INSTRUCTIONS FOR THE TASK: Which lines in the records below contain the word "connotación"? Copy each of them.

Saved data entries:
BEGIN
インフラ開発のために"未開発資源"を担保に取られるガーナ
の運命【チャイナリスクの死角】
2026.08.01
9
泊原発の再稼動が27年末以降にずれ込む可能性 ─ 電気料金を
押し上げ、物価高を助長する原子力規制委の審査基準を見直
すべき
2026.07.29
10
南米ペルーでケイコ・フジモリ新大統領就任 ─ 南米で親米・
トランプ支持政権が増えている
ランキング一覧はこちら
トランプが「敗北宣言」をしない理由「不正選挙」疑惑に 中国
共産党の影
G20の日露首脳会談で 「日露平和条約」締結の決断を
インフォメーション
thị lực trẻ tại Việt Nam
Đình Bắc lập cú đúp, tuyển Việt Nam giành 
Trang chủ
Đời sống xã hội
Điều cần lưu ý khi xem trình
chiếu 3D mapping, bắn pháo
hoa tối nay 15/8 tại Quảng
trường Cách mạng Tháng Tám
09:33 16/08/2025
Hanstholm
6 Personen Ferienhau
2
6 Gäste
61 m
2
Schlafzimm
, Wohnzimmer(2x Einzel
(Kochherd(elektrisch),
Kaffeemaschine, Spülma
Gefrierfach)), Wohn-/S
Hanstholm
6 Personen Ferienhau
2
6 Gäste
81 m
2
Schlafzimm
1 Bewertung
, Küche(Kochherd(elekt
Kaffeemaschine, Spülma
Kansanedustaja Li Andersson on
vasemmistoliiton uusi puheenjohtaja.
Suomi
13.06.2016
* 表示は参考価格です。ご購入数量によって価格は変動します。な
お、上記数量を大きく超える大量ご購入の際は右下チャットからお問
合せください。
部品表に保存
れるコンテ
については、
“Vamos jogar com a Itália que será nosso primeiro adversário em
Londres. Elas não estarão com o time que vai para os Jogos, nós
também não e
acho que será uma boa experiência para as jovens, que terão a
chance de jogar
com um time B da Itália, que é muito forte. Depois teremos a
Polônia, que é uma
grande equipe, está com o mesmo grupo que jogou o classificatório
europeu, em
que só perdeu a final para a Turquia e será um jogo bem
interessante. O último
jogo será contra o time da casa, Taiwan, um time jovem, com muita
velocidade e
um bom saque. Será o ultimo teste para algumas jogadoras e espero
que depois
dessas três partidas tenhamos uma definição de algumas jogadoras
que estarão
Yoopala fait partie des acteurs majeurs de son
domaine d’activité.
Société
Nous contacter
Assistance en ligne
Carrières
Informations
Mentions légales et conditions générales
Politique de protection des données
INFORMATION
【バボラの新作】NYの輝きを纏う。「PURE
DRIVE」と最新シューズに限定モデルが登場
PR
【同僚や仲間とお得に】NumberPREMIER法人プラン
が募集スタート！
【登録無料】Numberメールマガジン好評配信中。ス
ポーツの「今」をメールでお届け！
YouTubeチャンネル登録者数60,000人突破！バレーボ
END
BEGIN
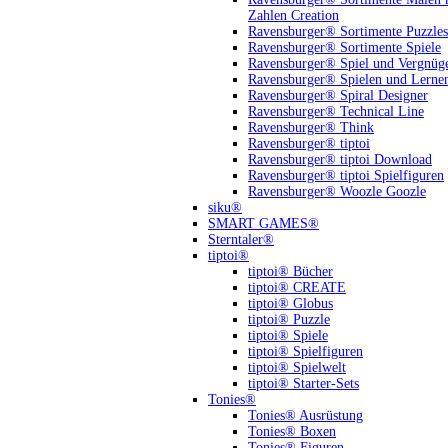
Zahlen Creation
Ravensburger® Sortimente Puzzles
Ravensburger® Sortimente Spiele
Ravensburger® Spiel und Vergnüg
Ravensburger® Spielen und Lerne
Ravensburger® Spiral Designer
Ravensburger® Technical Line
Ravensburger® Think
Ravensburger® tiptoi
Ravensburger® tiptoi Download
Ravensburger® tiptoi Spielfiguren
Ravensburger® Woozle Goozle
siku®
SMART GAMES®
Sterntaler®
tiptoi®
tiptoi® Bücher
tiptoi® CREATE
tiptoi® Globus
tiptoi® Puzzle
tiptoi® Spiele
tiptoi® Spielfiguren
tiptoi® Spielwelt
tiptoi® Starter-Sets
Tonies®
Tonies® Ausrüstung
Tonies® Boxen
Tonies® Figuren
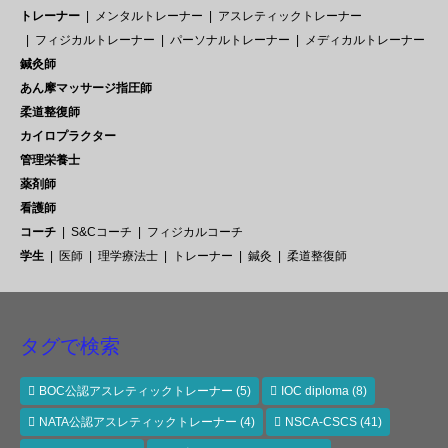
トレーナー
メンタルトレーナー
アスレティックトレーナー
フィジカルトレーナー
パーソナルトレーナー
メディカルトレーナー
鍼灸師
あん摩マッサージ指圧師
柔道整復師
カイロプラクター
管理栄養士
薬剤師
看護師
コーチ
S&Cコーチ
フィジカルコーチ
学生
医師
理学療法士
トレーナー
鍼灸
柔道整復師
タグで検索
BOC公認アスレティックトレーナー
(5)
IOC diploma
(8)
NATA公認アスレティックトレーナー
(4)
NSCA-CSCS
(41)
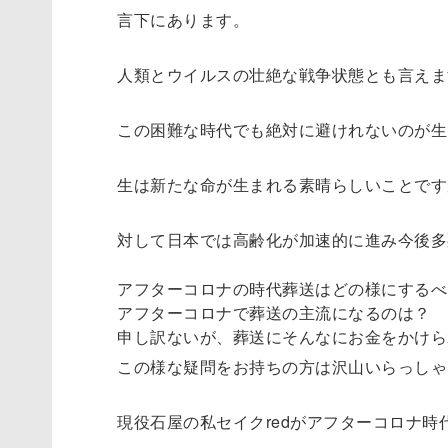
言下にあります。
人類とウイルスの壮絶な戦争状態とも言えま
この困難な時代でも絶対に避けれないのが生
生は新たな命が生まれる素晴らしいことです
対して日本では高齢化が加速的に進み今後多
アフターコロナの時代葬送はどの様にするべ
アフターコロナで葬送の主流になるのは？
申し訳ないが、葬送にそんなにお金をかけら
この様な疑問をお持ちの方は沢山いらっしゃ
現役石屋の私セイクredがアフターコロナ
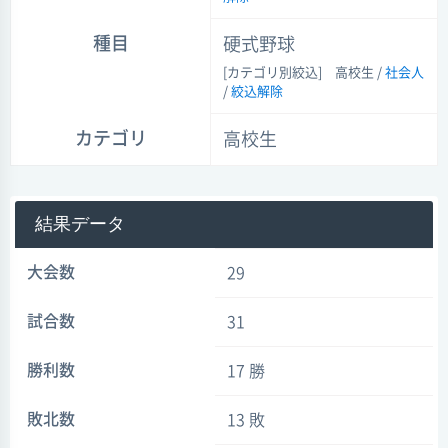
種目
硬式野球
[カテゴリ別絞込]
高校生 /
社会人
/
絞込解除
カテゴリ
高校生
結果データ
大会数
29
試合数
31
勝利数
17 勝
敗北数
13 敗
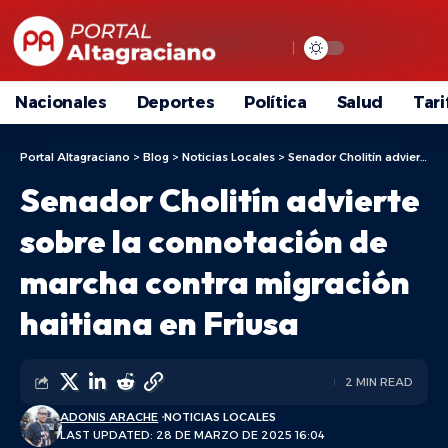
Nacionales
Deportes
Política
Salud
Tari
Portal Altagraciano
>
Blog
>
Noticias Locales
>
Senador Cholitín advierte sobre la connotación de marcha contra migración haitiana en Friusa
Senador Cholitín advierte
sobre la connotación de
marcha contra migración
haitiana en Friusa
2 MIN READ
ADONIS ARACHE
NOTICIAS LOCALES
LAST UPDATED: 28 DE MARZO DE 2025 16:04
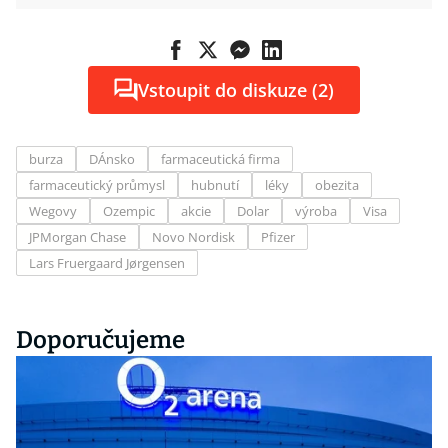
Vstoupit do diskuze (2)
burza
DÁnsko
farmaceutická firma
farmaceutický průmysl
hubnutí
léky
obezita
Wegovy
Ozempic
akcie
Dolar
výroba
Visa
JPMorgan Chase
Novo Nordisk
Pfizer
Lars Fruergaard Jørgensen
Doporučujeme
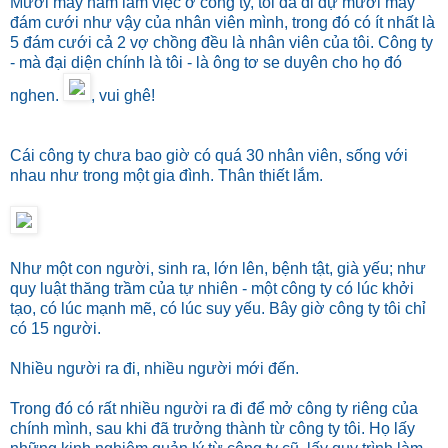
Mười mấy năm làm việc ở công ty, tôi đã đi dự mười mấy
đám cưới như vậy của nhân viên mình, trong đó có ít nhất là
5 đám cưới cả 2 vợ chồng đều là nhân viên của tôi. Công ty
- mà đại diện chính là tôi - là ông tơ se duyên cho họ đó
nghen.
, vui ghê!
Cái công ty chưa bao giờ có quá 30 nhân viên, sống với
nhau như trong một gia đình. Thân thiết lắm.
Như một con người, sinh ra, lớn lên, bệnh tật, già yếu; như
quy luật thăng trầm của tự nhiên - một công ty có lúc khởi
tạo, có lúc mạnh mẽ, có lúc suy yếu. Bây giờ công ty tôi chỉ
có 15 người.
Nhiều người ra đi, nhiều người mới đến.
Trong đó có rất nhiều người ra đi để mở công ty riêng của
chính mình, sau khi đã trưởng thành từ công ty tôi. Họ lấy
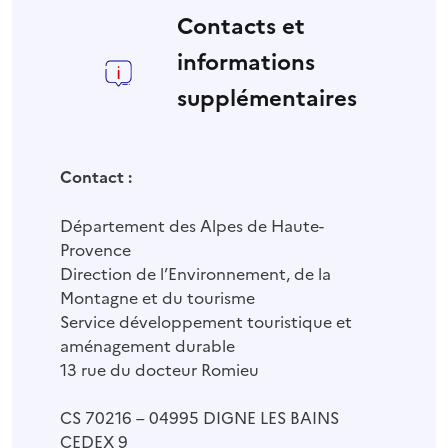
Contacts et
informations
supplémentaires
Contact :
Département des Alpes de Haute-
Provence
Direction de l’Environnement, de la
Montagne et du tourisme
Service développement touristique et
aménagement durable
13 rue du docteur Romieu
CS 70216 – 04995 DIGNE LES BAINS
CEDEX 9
END
RESPONSE AREA:
Senador Cholitín advierte sobre la connotación de marcha contra migración haitiana en Friusa
sobre la connotación de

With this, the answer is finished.